The IRS also keeps an eye out for cash-based businesses, and for mismatches between what others file about you and what you file. For example, if you neglect to include a payment for some freelance work during the year, and the payer reports that as a business expense, you are likely to get some scrutiny. This would also hold true if you neglect to report gains from an investment account, and the investment firm reports them.
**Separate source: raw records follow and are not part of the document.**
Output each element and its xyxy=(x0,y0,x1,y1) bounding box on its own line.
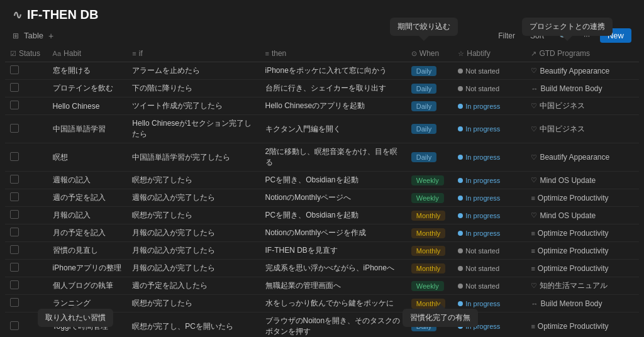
table-row[interactable]: 月報の記入瞑想が完了したらPCを開き、Obsidianを起動MonthlyIn … xyxy=(5,207,639,224)
row-checkbox[interactable] xyxy=(10,321,19,330)
gtd-item: ♡ Beautify Appearance xyxy=(531,67,609,75)
habtify-cell: In progress xyxy=(453,189,526,207)
gtd-icon: ♡ xyxy=(531,102,537,110)
gtd-cell: ↔ Build Metron Body xyxy=(526,80,639,97)
habit-cell: 週報の記入 xyxy=(48,172,128,189)
then-cell: Hello Chineseのアプリを起動 xyxy=(260,97,406,115)
gtd-item: ≡ Optimize Productivity xyxy=(531,322,608,331)
gtd-cell: ↔ Build Metron Body xyxy=(526,295,639,312)
filter-button[interactable]: Filter xyxy=(493,30,520,42)
when-badge: Monthly xyxy=(411,246,446,256)
row-checkbox[interactable] xyxy=(10,192,19,201)
row-checkbox[interactable] xyxy=(10,228,19,236)
app-title: ∿ IF-THEN DB xyxy=(13,8,98,22)
table-row[interactable]: 週の予定を記入週報の記入が完了したらNotionのMonthlyページへWeek… xyxy=(5,189,639,207)
row-checkbox[interactable] xyxy=(10,65,19,74)
row-checkbox[interactable] xyxy=(10,298,19,307)
row-checkbox[interactable] xyxy=(10,245,19,254)
then-cell: ブラウザのNoitonを開き、そのタスクのボタンを押す xyxy=(260,312,406,338)
gtd-item: ≡ Optimize Productivity xyxy=(531,264,608,273)
when-cell: Monthly xyxy=(406,260,453,277)
table-row[interactable]: 習慣の見直し月報の記入が完了したらIF-THEN DBを見直すMonthlyNo… xyxy=(5,242,639,260)
if-cell: Hello Chineseが1セクション完了したら xyxy=(127,115,260,143)
row-checkbox[interactable] xyxy=(10,152,19,161)
row-checkbox[interactable] xyxy=(10,263,19,272)
when-cell: Weekly xyxy=(406,277,453,295)
when-cell: Monthly xyxy=(406,207,453,224)
table-header-row: ☑ Status Aa Habit ≡ if xyxy=(5,45,639,62)
habtify-status: Not started xyxy=(458,265,499,272)
habit-cell: 瞑想 xyxy=(48,143,128,172)
when-badge: Daily xyxy=(411,101,436,111)
table-row[interactable]: 個人ブログの執筆週の予定を記入したら無職起業の管理画面へWeeklyNot st… xyxy=(5,277,639,295)
habtify-cell: In progress xyxy=(453,207,526,224)
table-row[interactable]: 中国語単語学習Hello Chineseが1セクション完了したらキクタン入門編を… xyxy=(5,115,639,143)
table-row[interactable]: 月の予定を記入月報の記入が完了したらNotionのMonthlyページを作成Mo… xyxy=(5,224,639,242)
if-cell: 週報の記入が完了したら xyxy=(127,189,260,207)
habtify-status: Not started xyxy=(458,67,499,75)
gtd-icon: ≡ xyxy=(531,265,535,272)
then-cell: 台所に行き、シェイカーを取り出す xyxy=(260,80,406,97)
gtd-cell: ≡ Optimize Productivity xyxy=(526,260,639,277)
when-badge: Daily xyxy=(411,152,436,162)
row-checkbox[interactable] xyxy=(10,280,19,289)
gtd-col-label: GTD Programs xyxy=(539,49,590,58)
project-link-label: プロジェクトとの連携 xyxy=(530,22,605,31)
gtd-icon: ≡ xyxy=(531,323,535,330)
when-col-label: When xyxy=(419,49,439,58)
gtd-item: ↔ Build Metron Body xyxy=(531,84,602,93)
when-col-icon: ⊙ xyxy=(411,50,417,58)
period-filter-callout: 期間で絞り込む xyxy=(390,18,458,36)
gtd-cell: ♡ 知的生活マニュアル xyxy=(526,277,639,295)
col-header-habtify: ☆ Habtify xyxy=(453,45,526,62)
row-checkbox[interactable] xyxy=(10,101,19,109)
row-checkbox[interactable] xyxy=(10,83,19,92)
habtify-status: Not started xyxy=(458,282,499,290)
if-cell: 瞑想が完了したら xyxy=(127,172,260,189)
col-header-if: ≡ if xyxy=(127,45,260,62)
table-row[interactable]: プロテインを飲む下の階に降りたら台所に行き、シェイカーを取り出すDailyNot… xyxy=(5,80,639,97)
table-row[interactable]: 窓を開けるアラームを止めたらiPhoneをポッケに入れて窓に向かうDailyNo… xyxy=(5,62,639,80)
col-header-gtd: ↗ GTD Programs xyxy=(526,45,639,62)
if-col-label: if xyxy=(139,49,143,58)
gtd-cell: ≡ Optimize Productivity xyxy=(526,312,639,338)
row-checkbox[interactable] xyxy=(10,210,19,219)
table-row[interactable]: Hello Chineseツイート作成が完了したらHello Chineseのア… xyxy=(5,97,639,115)
app-container: ∿ IF-THEN DB ⊞ Table + Filter Sort 🔍 ···… xyxy=(0,0,644,337)
row-checkbox[interactable] xyxy=(10,175,19,184)
view-label[interactable]: Table xyxy=(24,31,43,40)
gtd-icon: ≡ xyxy=(531,247,535,255)
habtify-cell: Not started xyxy=(453,62,526,80)
habtify-cell: Not started xyxy=(453,80,526,97)
main-table: ☑ Status Aa Habit ≡ if xyxy=(5,45,639,337)
habtify-status: Not started xyxy=(458,85,499,92)
col-header-habit: Aa Habit xyxy=(48,45,128,62)
table-row[interactable]: 瞑想中国語単語学習が完了したら2階に移動し、瞑想音楽をかけ、目を瞑るDailyI… xyxy=(5,143,639,172)
habtify-cell: Not started xyxy=(453,277,526,295)
then-cell: 2階に移動し、瞑想音楽をかけ、目を瞑る xyxy=(260,143,406,172)
if-cell: 月報の記入が完了したら xyxy=(127,224,260,242)
habtify-status: In progress xyxy=(458,229,500,237)
table-row[interactable]: 週報の記入瞑想が完了したらPCを開き、Obsidianを起動WeeklyIn p… xyxy=(5,172,639,189)
when-badge: Weekly xyxy=(411,281,444,291)
habtify-col-label: Habtify xyxy=(467,49,490,58)
habit-target-label: 取り入れたい習慣 xyxy=(45,313,106,322)
when-badge: Daily xyxy=(411,66,436,76)
status-col-label: Status xyxy=(19,49,40,58)
add-view-button[interactable]: + xyxy=(48,31,53,41)
habit-cell: 月報の記入 xyxy=(48,207,128,224)
table-wrapper: ☑ Status Aa Habit ≡ if xyxy=(0,45,644,337)
if-cell: 月報の記入が完了したら xyxy=(127,260,260,277)
when-cell: Daily xyxy=(406,115,453,143)
habtify-status: In progress xyxy=(458,125,500,133)
when-cell: Daily xyxy=(406,80,453,97)
if-cell: アラームを止めたら xyxy=(127,62,260,80)
row-checkbox[interactable] xyxy=(10,124,19,133)
habit-cell: 習慣の見直し xyxy=(48,242,128,260)
gtd-col-icon: ↗ xyxy=(531,50,536,58)
gtd-item: ↔ Build Metron Body xyxy=(531,299,602,308)
habit-col-icon: Aa xyxy=(53,50,61,57)
table-row[interactable]: iPhoneアプリの整理月報の記入が完了したら完成系を思い浮かべながら、iPho… xyxy=(5,260,639,277)
habtify-cell: In progress xyxy=(453,143,526,172)
habit-cell: プロテインを飲む xyxy=(48,80,128,97)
Wealthier taxpayers seem to be more likely to get chosen for audit, perhaps because that gives the IRS a greater chance to recover significant sums. (Every year the government collects only about 83 percent of what it is owed, a gap of several hundred billion dollars at a time when the budget deficit is a flashpoint.)
According to IRS data, taxpayers making $1 million or more are more than 12 times more likely than the rest of the population to be examined. In 2010, about one in 100 Americans were audited. The IRS audited 3.8 percent of returns for those making $200,000 or higher, versus 12.5 percent of returns for those making $1 million or more.
As for the online monitoring, Zelinsky says it may be simply the application of new tools to old agency search standards. So while he is deeply frustrated by the IRS' lack of transparency, he added, "If they are using social media to find cash based businesses, or looking for phony medical deductions or the other hot buttons, then I would applaud that."
There is no surefire way to prevent an audit. But experts say one practice definitely improves your odds: Don't do what the IRS does. Be open. About everything.
The agency declined to comment about this story.